Amour m’excite à me divertir, quand je devrais me taire de chanter… car mon langage et mes chansons ont été raillés des Français, devant les Champenois, et de la comtesse, ce qui m’est bien plus dur.

La reine ne fut pas courtoise, qui me reprit, ainsi que son fils le roi. Encore que ma parole ne soit pas française, on peut bien la comprendre en français. Ceux-là ne sont ni bien appris ni courtois qui m’ont repris pour avoir dit quelque mot d’Artois — car je n’ai pas été élevé à Pontoise[1].

Voici une chanson de croisade de Conon de Béthune (1189) qui rappelle certaines chansons du même genre dans la poésie provençale.

Hélas ! amour, comme il me sera dur de quitter la meilleure qui fût jamais aimée ou servie ! Que Dieu, par sa douceur, me ramène auprès de celle que je laisse avec tant de douleur. Que dis-je, malheureux ! je ne la quitte pas ; si le corps va servir notre Seigneur, le cœur reste tout entier en son pouvoir.

Pour elle je m’en vais, soupirant, en Syrie, car je ne dois pas manquer à mon créateur. Qui lui manquera en ce besoin urgent, sachez que Dieu lui faillira aussi dans un besoin plus grand. Que les petits et les grands sachent bien que là-bas on doit se conduire en chevaliers, là où l’on conquiert le paradis, la gloire et l’honneur de sa mie[2].

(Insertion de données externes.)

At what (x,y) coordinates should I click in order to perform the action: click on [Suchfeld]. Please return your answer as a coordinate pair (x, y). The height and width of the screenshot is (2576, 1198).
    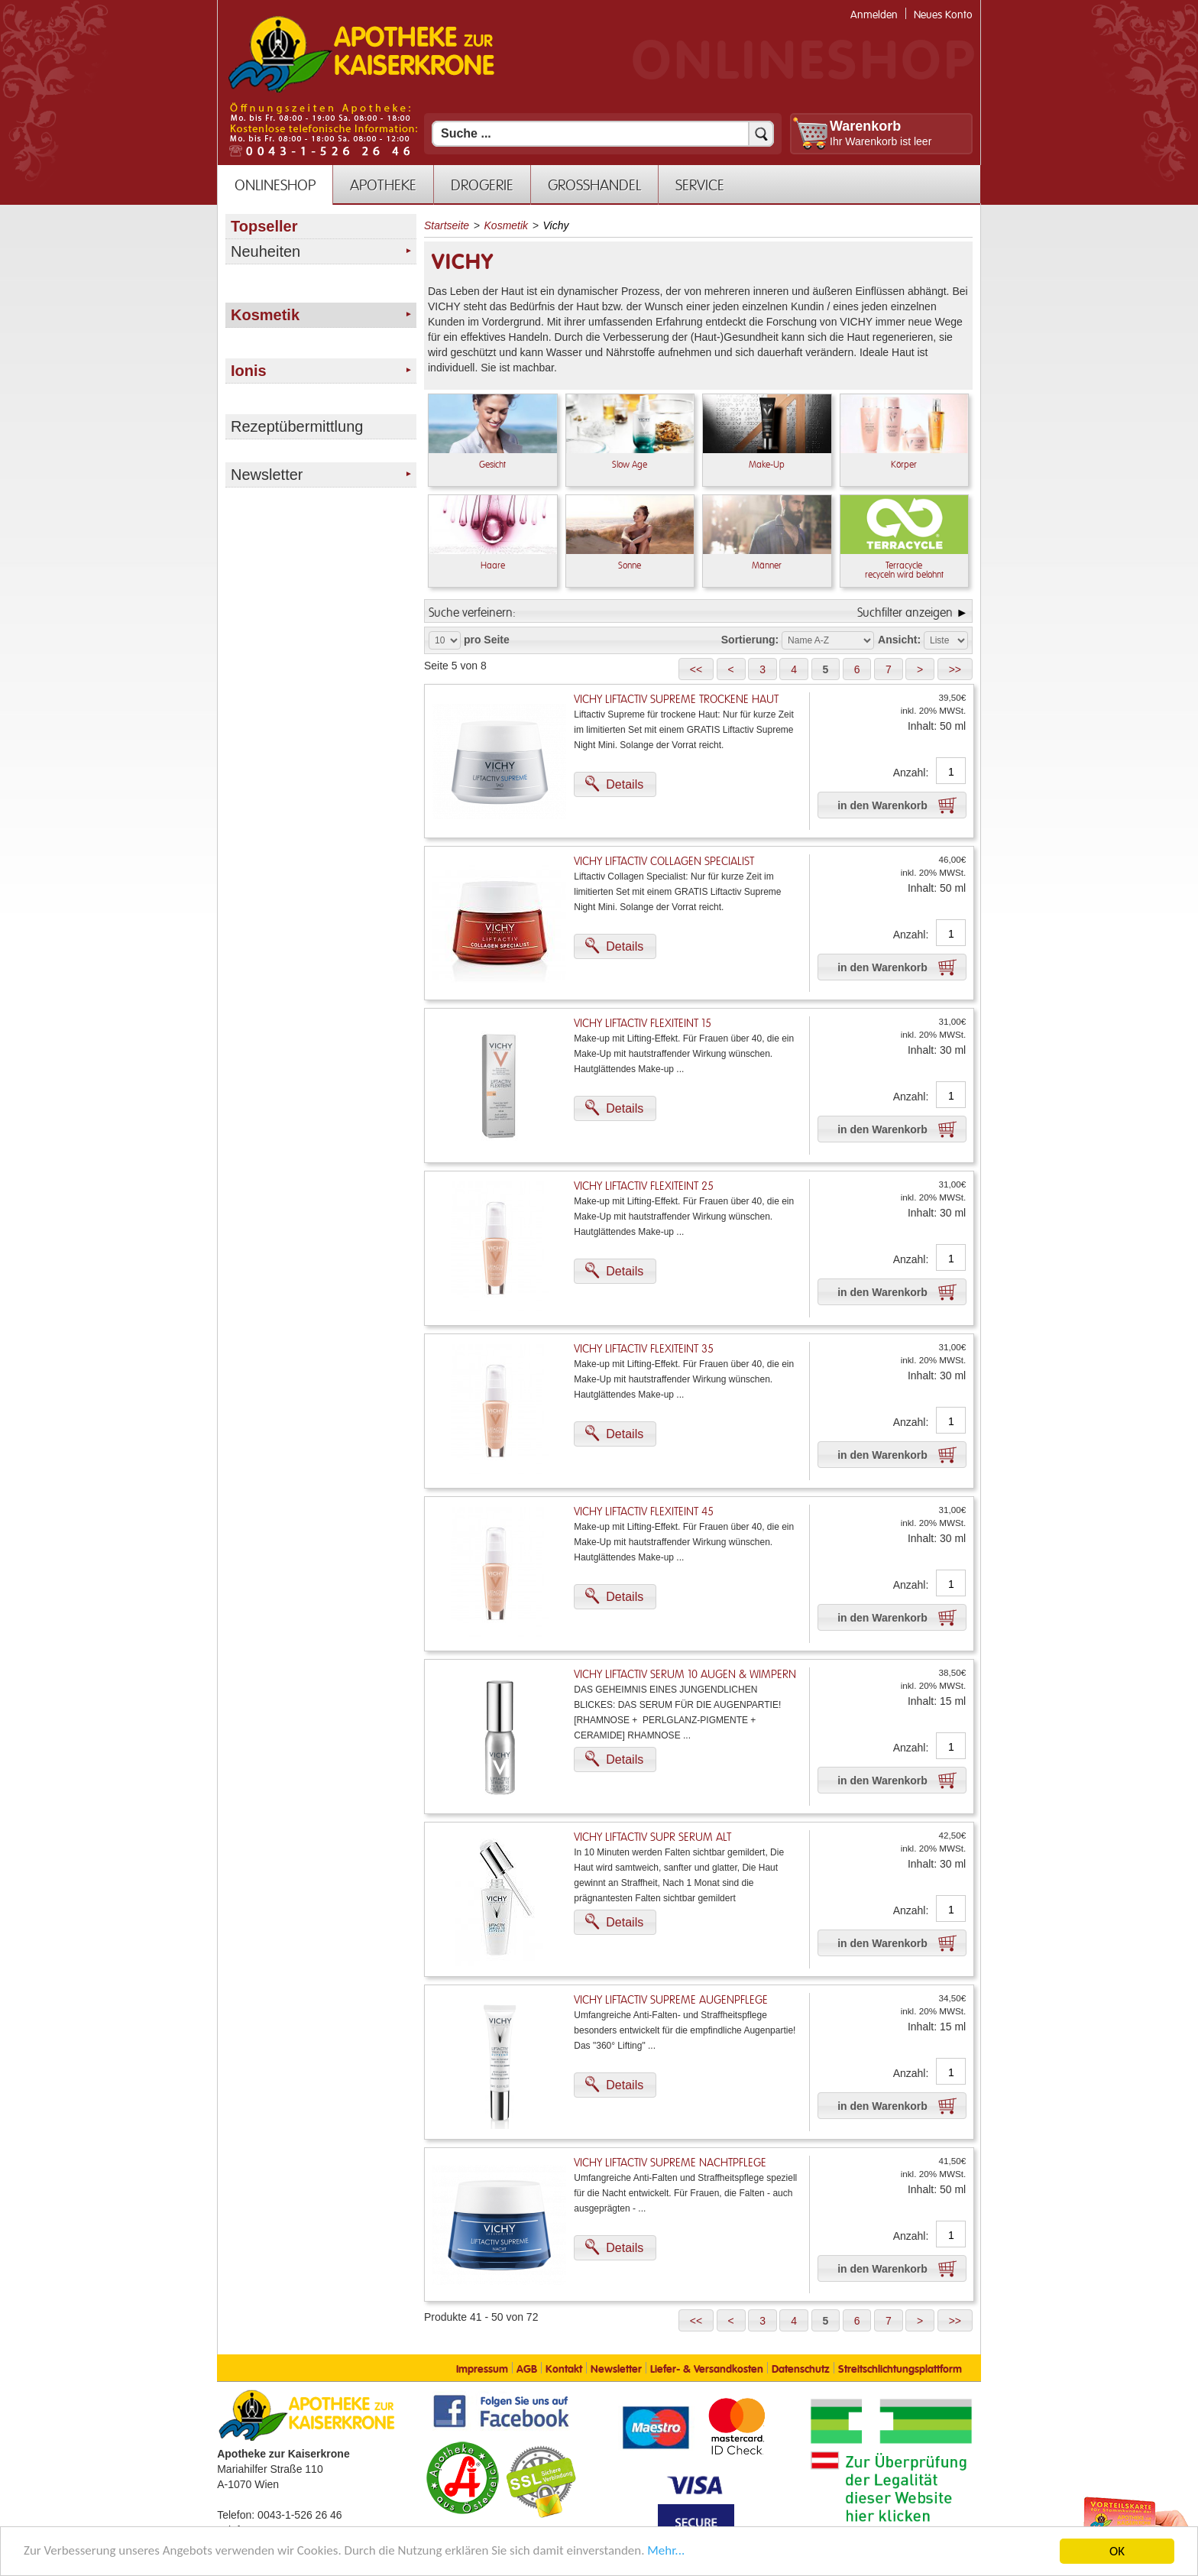
    Looking at the image, I should click on (603, 134).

Il y a dans ces chansons un mélange de grâce et de mélancolie qui fait oublier que l’inspiration n’en est pas originale. Cette note personnelle manque un peu chez le grand poète champenois Chrétien de Troyes dont les chansons sont surtout remarquables par la finesse et la subtilité. Le fond en est emprunté ;

  1. Bartsch, Chr. de l’anc. français, p. 158. La reine est Alix de Champagne, veuve de Louis VII, et son fils est le roi Philippe Auguste (vers 1180).
  2. Bartsch, ibid.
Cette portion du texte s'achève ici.